#### TASK DESCRIPTION:
Provide only the number of lines in the following data that contain "Apple".

#### GIVEN DATA:
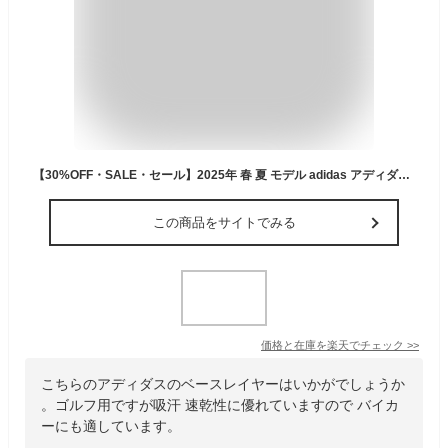
【30%OFF・SALE・セール】2025年 春 夏 モデル adidas アディダス ゴルフウェア KVH12 バックメッシュ Vネック ベースレイヤー シャツ [吸汗速乾 ストレッチ UPF 50+]（メンズ）
この商品をサイトでみる
価格と在庫を
楽天
でチェック
>>
こちらのアディダスのベースレイヤーはいかがでしょうか
。ゴルフ用ですが吸汗 速乾性に優れていますので バイカ
ーにも適しています。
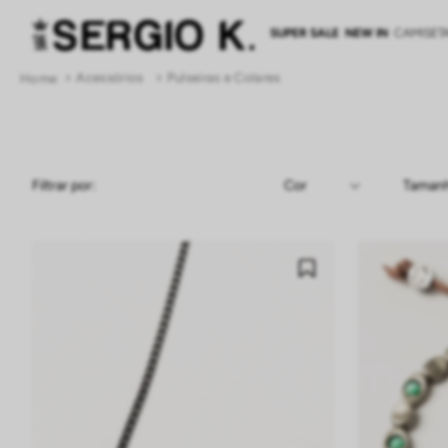
SUPER SALE
NEW IN
CAMISET
Acessórios
Pulseiras e Colares
Filtrar por:
Cor
Taman
ONIX
PRATA
U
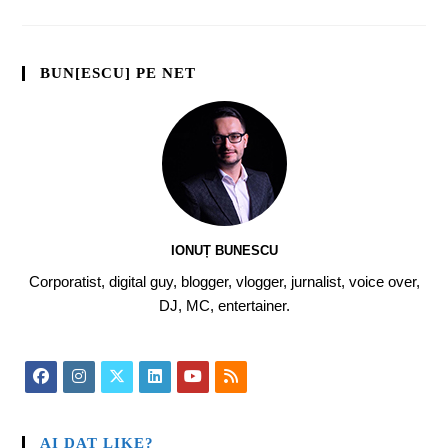
BUN[ESCU] PE NET
IONUȚ BUNESCU
Corporatist, digital guy, blogger, vlogger, jurnalist, voice over,
DJ, MC, entertainer.
AI DAT LIKE?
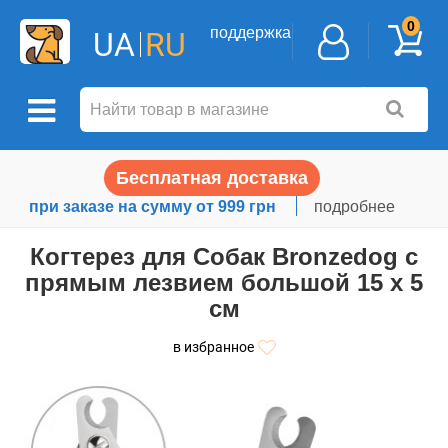
0
поддержка
UA
RU
Бесплатная доставка
при заказе на сумму от 999 грн
подробнее
Когтерез для Собак Bronzedog с
прямым лезвием большой 15 х 5
см
в избранное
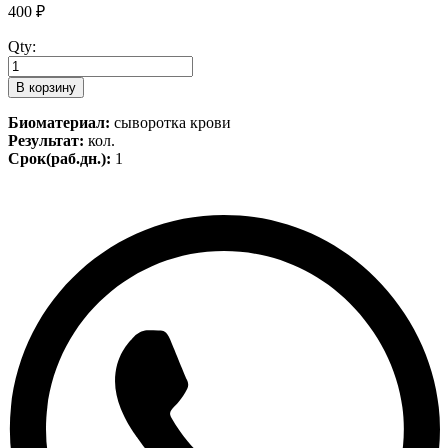
400
₽
Qty:
В корзину
Биоматериал:
сыворотка крови
Результат:
кол.
Срок(раб.дн.):
1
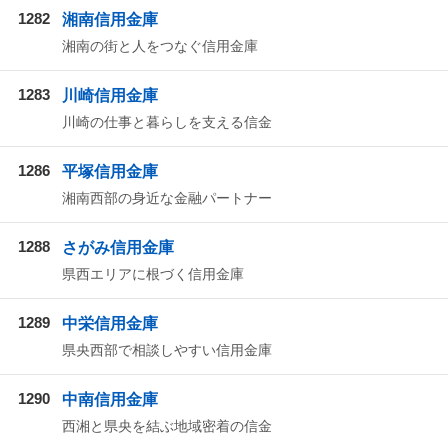
1282
湘南信用金庫
湘南の街と人をつなぐ信用金庫
1283
川崎信用金庫
川崎の仕事と暮らしを支える信金
1286
平塚信用金庫
湘南西部の身近な金融パートナー
1288
さがみ信用金庫
県西エリアに根づく信用金庫
1289
中栄信用金庫
県央西部で相談しやすい信用金庫
1290
中南信用金庫
西湘と県央を結ぶ地域密着の信金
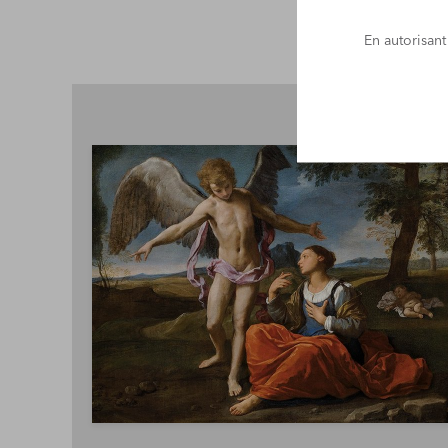
En autorisant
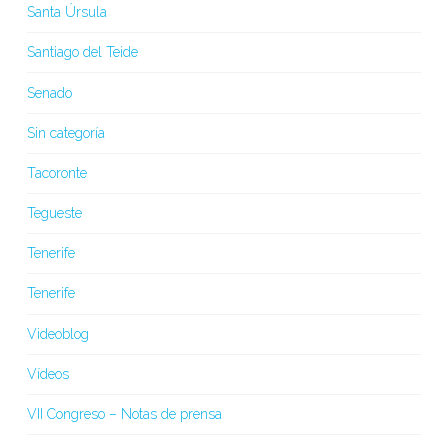
Santa Úrsula
Santiago del Teide
Senado
Sin categoría
Tacoronte
Tegueste
Tenerife
Tenerife
Videoblog
Vídeos
VII Congreso – Notas de prensa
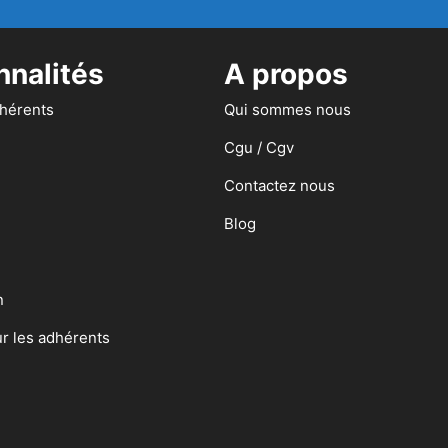
nnalités
A propos
dhérents
Qui sommes nous
Cgu / Cgv
Contactez nous
Blog
n
ur les adhérents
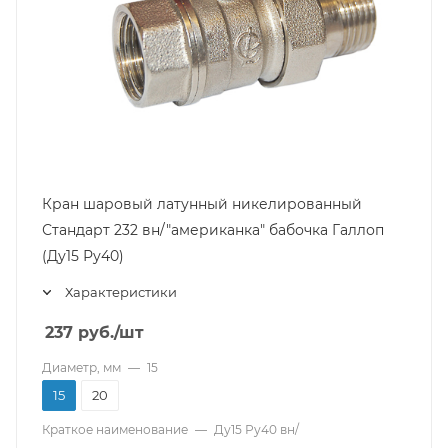
Кран шаровый латунный никелированный
Стандарт 232 вн/"американка" бабочка Галлоп
(Ду15 Ру40)
Характеристики
237
руб.
/шт
Диаметр, мм
—
15
15
20
Краткое наименование
—
Ду15 Ру40 вн/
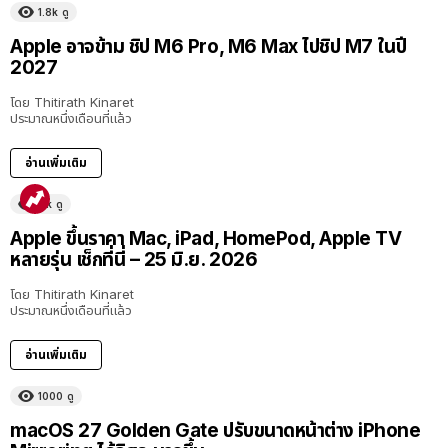
1.8k
ดู
Apple อาจข้าม ชิป M6 Pro, M6 Max ไปชิป M7 ในปี
2027
โดย
Thitirath Kinaret
ประมาณหนึ่งเดือนที่แล้ว
อ่านเพิ่มเติม
11k
ดู
Apple ขึ้นราคา Mac, iPad, HomePod, Apple TV
หลายรุ่น เช็กที่นี่ – 25 มิ.ย. 2026
โดย
Thitirath Kinaret
ประมาณหนึ่งเดือนที่แล้ว
อ่านเพิ่มเติม
1000
ดู
macOS 27 Golden Gate ปรับขนาดหน้าต่าง iPhone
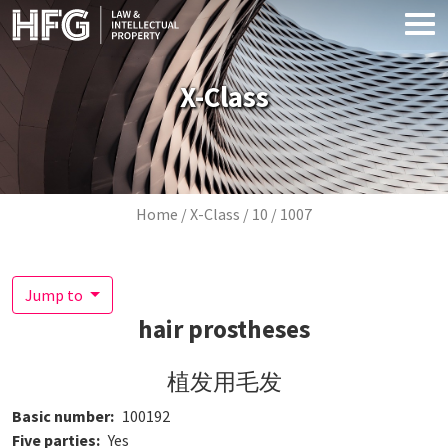
Skip to main content
X-Class
Breadcrumb
Home
X-Class
10
1007
Jump to
hair prostheses
植发用毛发
Basic number
100192
Five parties
Yes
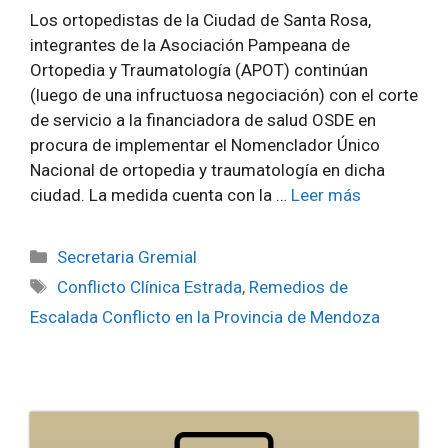
Los ortopedistas de la Ciudad de Santa Rosa,
integrantes de la Asociación Pampeana de
Ortopedia y Traumatología (APOT) continúan
(luego de una infructuosa negociación) con el corte
de servicio a la financiadora de salud OSDE en
procura de implementar el Nomenclador Único
Nacional de ortopedia y traumatología en dicha
ciudad. La medida cuenta con la …
Leer más
Secretaria Gremial
Conflicto Clínica Estrada
,
Remedios de
Escalada Conflicto en la Provincia de Mendoza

#### RESULT:
2